Required action:
Using the listing below, give the number of lines where "является" appears, and nothing else.

Dataset records:
____
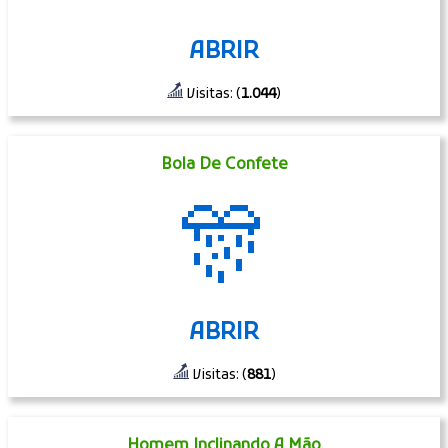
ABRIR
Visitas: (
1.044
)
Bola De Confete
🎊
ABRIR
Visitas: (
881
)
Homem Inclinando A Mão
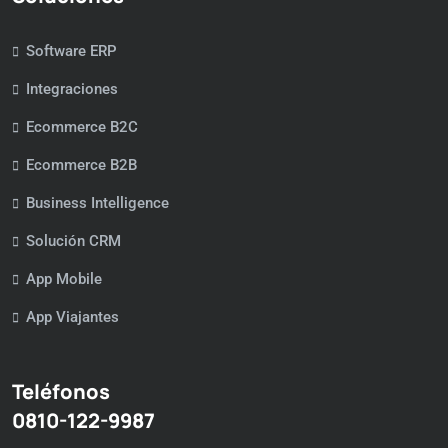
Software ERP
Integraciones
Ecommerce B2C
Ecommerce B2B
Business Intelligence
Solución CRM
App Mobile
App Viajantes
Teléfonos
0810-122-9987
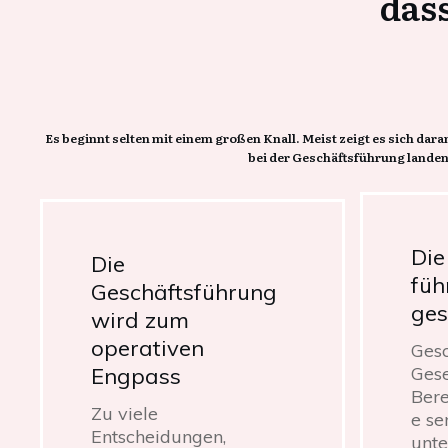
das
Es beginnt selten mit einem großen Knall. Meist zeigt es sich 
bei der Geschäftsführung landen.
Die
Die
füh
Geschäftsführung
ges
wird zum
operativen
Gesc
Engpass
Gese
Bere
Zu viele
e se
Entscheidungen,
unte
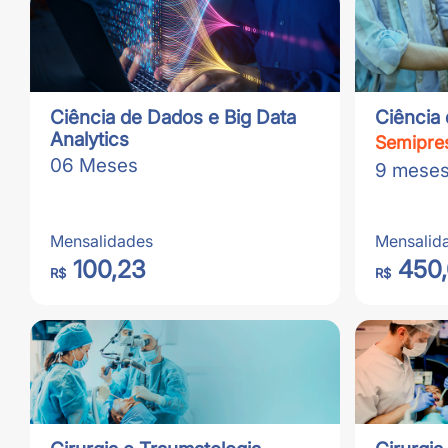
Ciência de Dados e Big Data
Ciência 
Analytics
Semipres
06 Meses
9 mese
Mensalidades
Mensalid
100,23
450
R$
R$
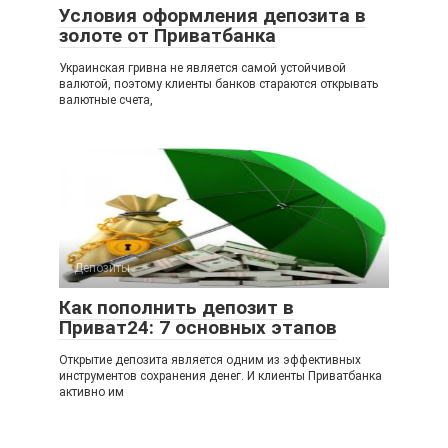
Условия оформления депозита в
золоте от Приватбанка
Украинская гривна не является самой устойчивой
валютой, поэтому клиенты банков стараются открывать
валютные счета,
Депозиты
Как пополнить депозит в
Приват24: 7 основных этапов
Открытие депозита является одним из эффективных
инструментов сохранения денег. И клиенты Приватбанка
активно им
____
Solution for this exercise:
2